Put this into build_loss_objective
.
obj = build_loss_objective(monte_prob,Tsit5(),loss,
trajectories=N, saveat=data_times)
Notice that I added the kwargs for solve into this. They get passed to an internal solve command, so then the loss is computed on N
trajectories at data_times
.
Thus we take this objective function over to any optimization package. I like to do quick things in Optim.jl. Here, since the Lotka-Volterra equation requires positive parameters, I use Fminbox
to make sure the parameters stay positive. I start the optimization with [1.3,0.9]
, and Optim spits out that the true parameters are:
lower = zeros(2)
upper = fill(2.0,2)
result = optimize(obj, lower, upper, [1.3,0.9], Fminbox(BFGS()))

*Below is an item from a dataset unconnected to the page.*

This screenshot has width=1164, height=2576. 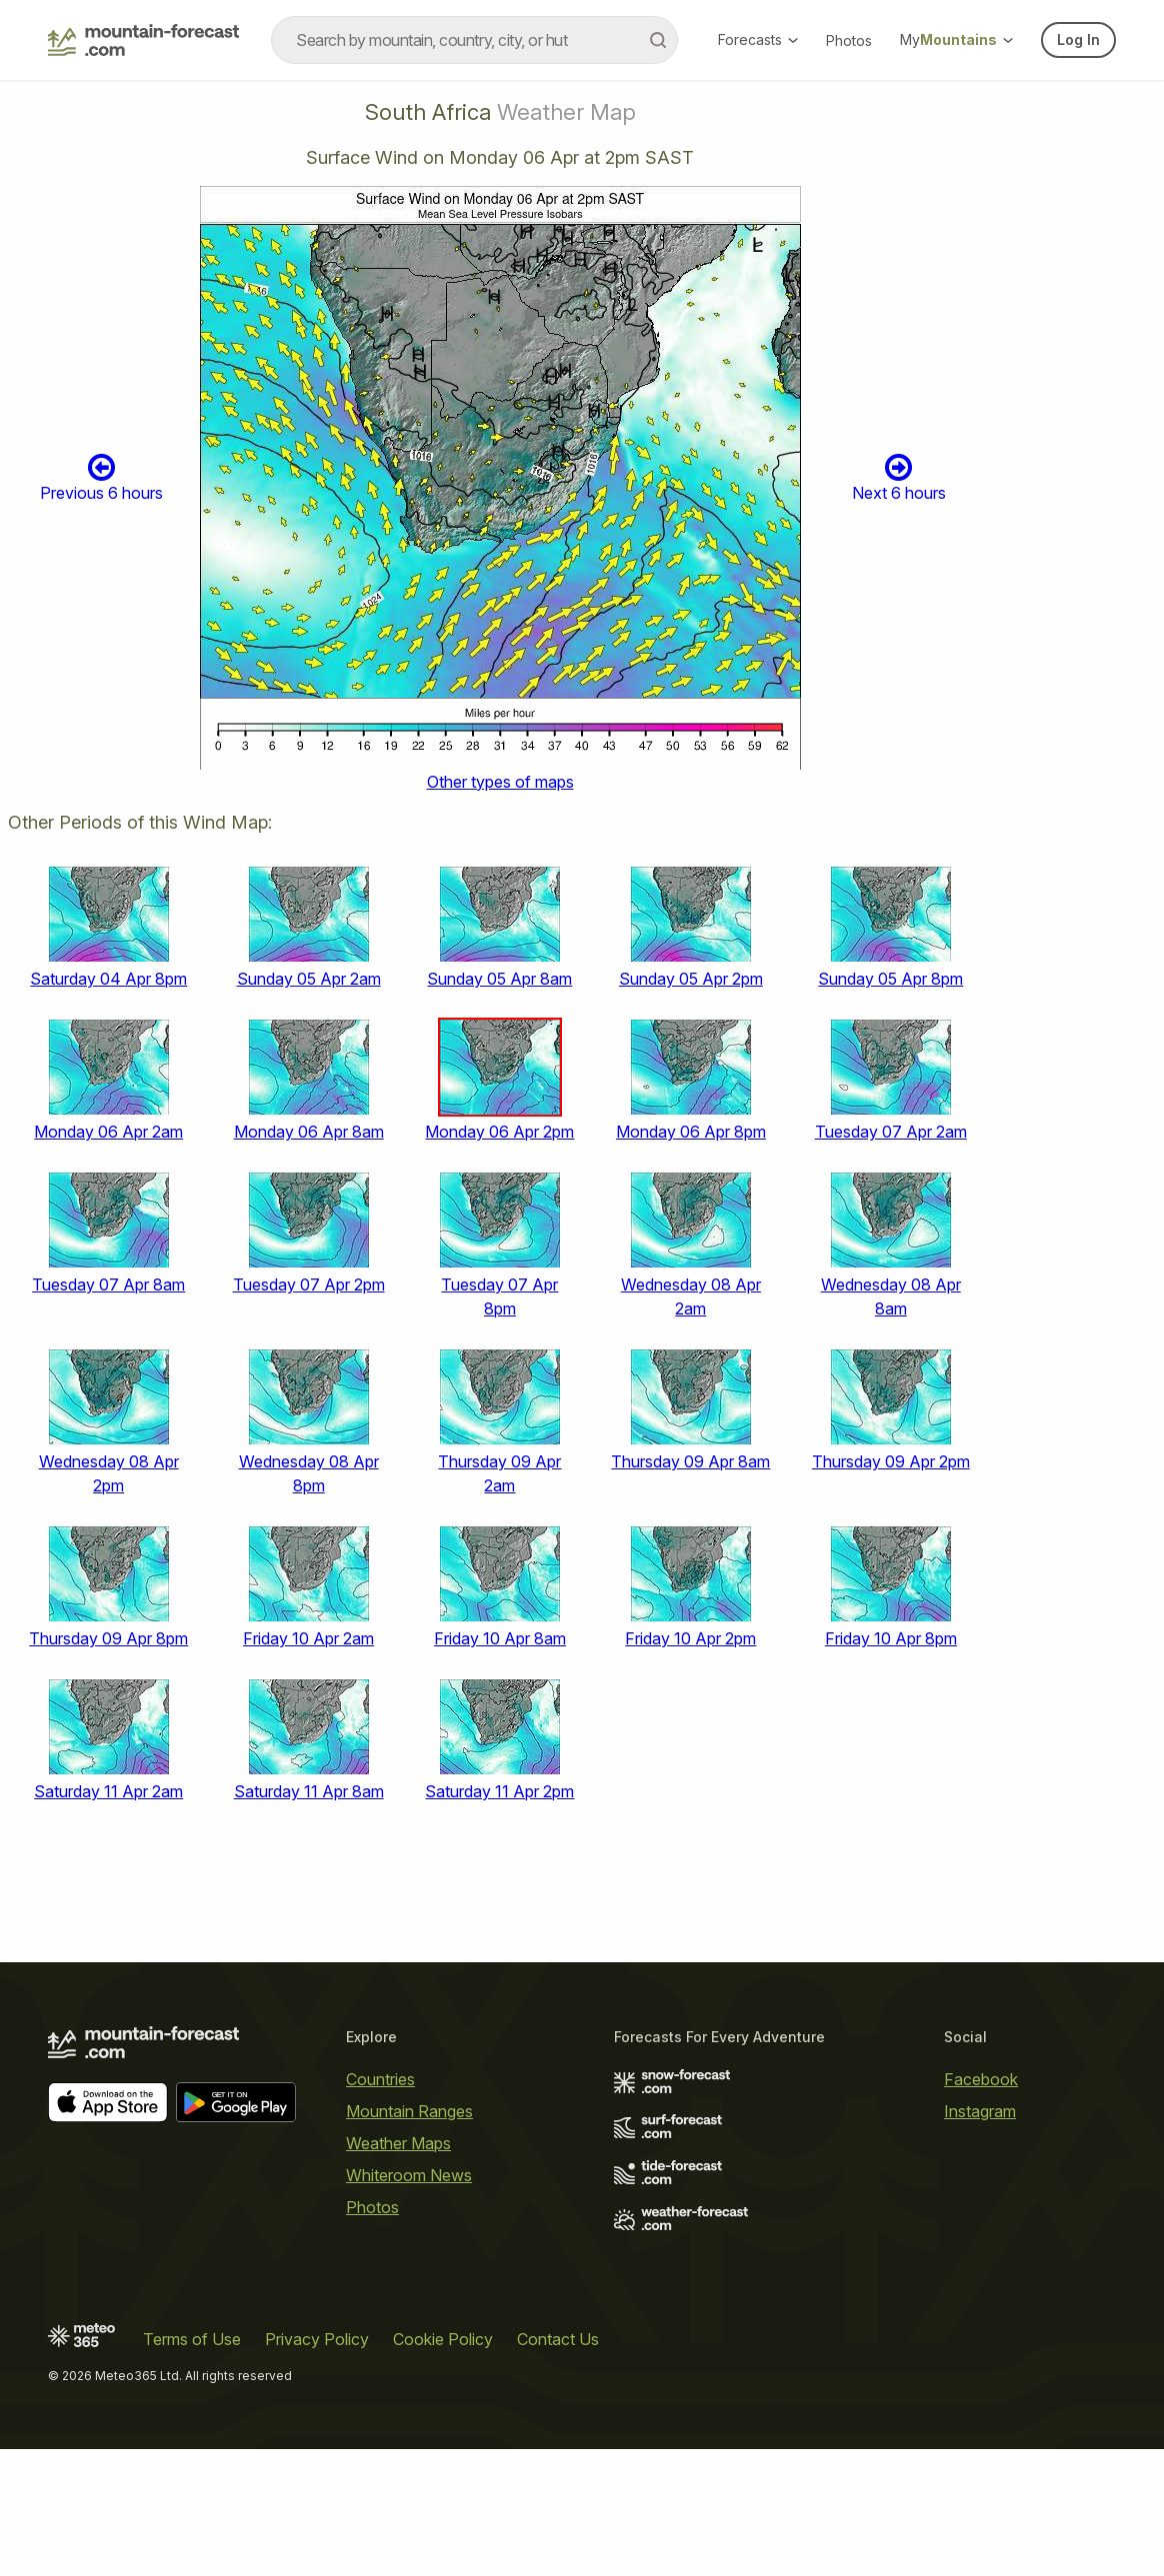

Optim finds one but not the other parameter.
I would run a test on synthetic data for your problem before using it on real data. Maybe play around with different optimization packages, or add regularization. You may also want to decrease the tolerance of the ODE solvers via
obj = build_loss_objective(monte_prob,Tsit5(),loss,num_monte=N,
abstol=1e-8,reltol=1e-8,
saveat=data_times)
result = optimize(obj, lower, upper, [1.3,0.9], Fminbox(BFGS()))
if you suspect error is the problem. However, if you're having problems it's most likely not the ODE solver tolerance and mostly because parameter inference is a very hard optimization problem.